The final prediction model obtained included three variables (96.78% prediction). A proposed score was established for each of the variables. The identification of predictive variables can allow early identification of patients who have a high probability of failure to conservative treatment. This might help clinicians and surgeons to act at the right time, carrying out timely and early interventions, without the need to delay the waiting time. Additionally, an early intervention can make possible to avoid possible complications and reduce the hospital stay in this group of patients. In the study, the average time in which surgery was performed was 6.34 days and an average length of hospital stay of 10.43 days. These periods of time could have been reduced significantly if the factors associated with failure of conservative management could have been identified early.

In this study we propose a preliminary predictive score, which needs to be validated in subsequent research studies and different clinical contexts.
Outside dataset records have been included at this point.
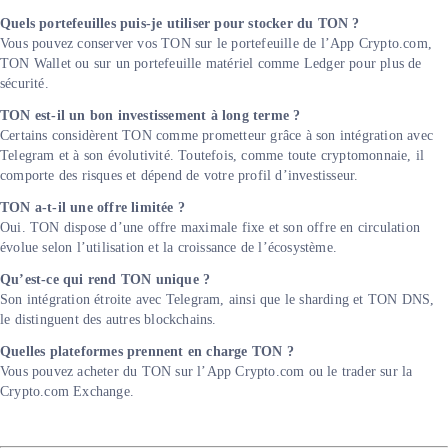
Quels portefeuilles puis-je utiliser pour stocker du TON ?
Vous pouvez conserver vos TON sur le portefeuille de l’App Crypto.com,
TON Wallet ou sur un portefeuille matériel comme Ledger pour plus de
sécurité.
TON est-il un bon investissement à long terme ?
Certains considèrent TON comme prometteur grâce à son intégration avec
Telegram et à son évolutivité. Toutefois, comme toute cryptomonnaie, il
comporte des risques et dépend de votre profil d’investisseur.
TON a-t-il une offre limitée ?
Oui. TON dispose d’une offre maximale fixe et son offre en circulation
évolue selon l’utilisation et la croissance de l’écosystème.
Qu’est-ce qui rend TON unique ?
Son intégration étroite avec Telegram, ainsi que le sharding et TON DNS,
le distinguent des autres blockchains.
Quelles plateformes prennent en charge TON ?
Vous pouvez acheter du TON sur l’App Crypto.com ou le trader sur la
Crypto.com Exchange.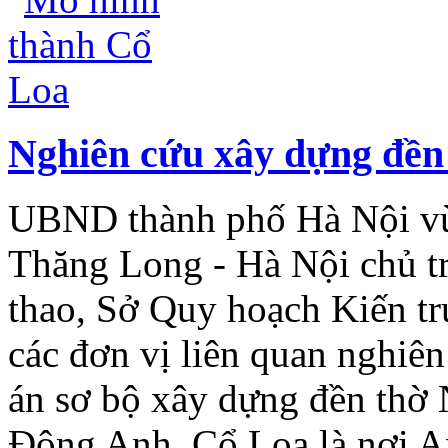
Nghiên cứu xây dựng đền
UBND thành phố Hà Nội vừa
Thăng Long - Hà Nội chủ tr
thao, Sở Quy hoạch Kiến 
các đơn vị liên quan nghiê
án sơ bộ xây dựng đền thờ
Đông Anh. Cổ Loa là nơi 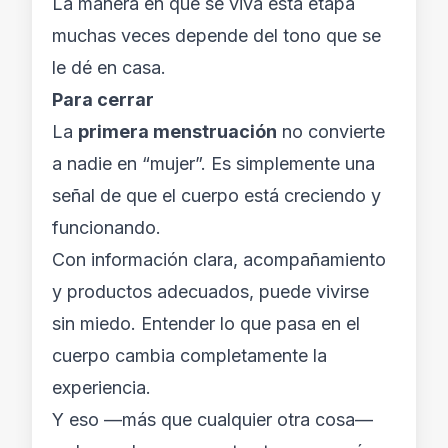
La manera en que se viva esta etapa
muchas veces depende del tono que se
le dé en casa.
Para cerrar
La
primera menstruación
no convierte
a nadie en “mujer”. Es simplemente una
señal de que el cuerpo está creciendo y
funcionando.
Con información clara, acompañamiento
y productos adecuados, puede vivirse
sin miedo. Entender lo que pasa en el
cuerpo cambia completamente la
experiencia.
Y eso —más que cualquier otra cosa—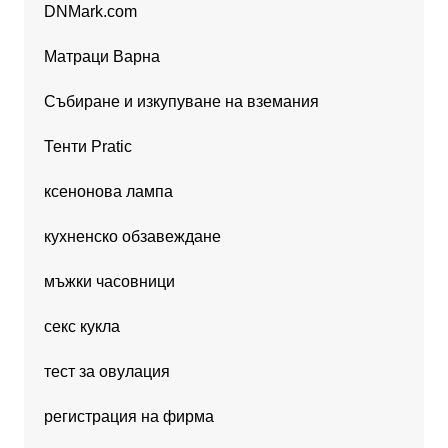
DNMark.com
Матраци Варна
Събиране и изкупуване на вземания
Тенти Pratic
ксенонова лампа
кухненско обзавеждане
мъжки часовници
секс кукла
тест за овулация
регистрация на фирма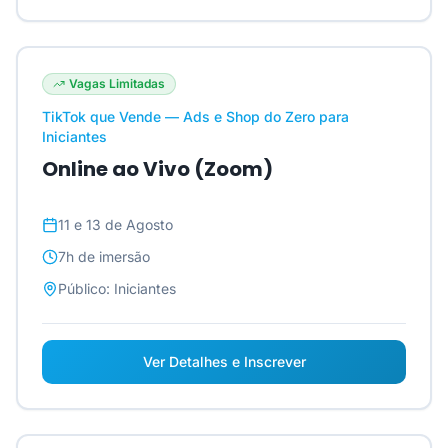
Vagas Limitadas
TikTok que Vende — Ads e Shop do Zero para
Iniciantes
Online ao Vivo (Zoom)
11 e 13 de Agosto
7h
de imersão
Público:
Iniciantes
Ver Detalhes e Inscrever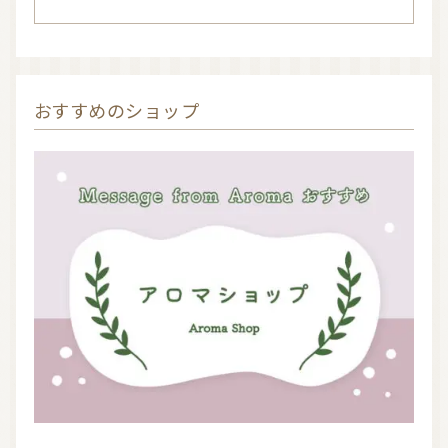
おすすめのショップ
In this way, this tool can be used for a proper management of patients with acute cholecystitis who receive conservative management in the clinical practice for both medical and surgical groups.

5. Conclusion

The factors associated with the failure in the conservative management of acute cholecystitis with more than 72 hours of disease evolution were advanced age, thickened gallbladder wall, gallbladder distention, persistent fever, leukocytosis on admission and 48 hours later, tachycardia and obesity. These factors might allow surgeons an early identification of patients who have a high probability of failure to conservative treatment; and then to plan timely interventions, without the need to delay time and consequently support the reduction of complications and length of hospital stay.

6. Funding Information

No funding was received for this article.

7. Conflicts of Interest

The authors have no conflicts of interest to declare.

8. Ethical Statement

The authors are accountable for all aspects of the work in ensuring that questions related to the accuracy or integrity of any part of the work are appropriately investigated and resolved.

9. Data Sharing

Data sharing requests will be considered by the management group on written request to the corresponding author.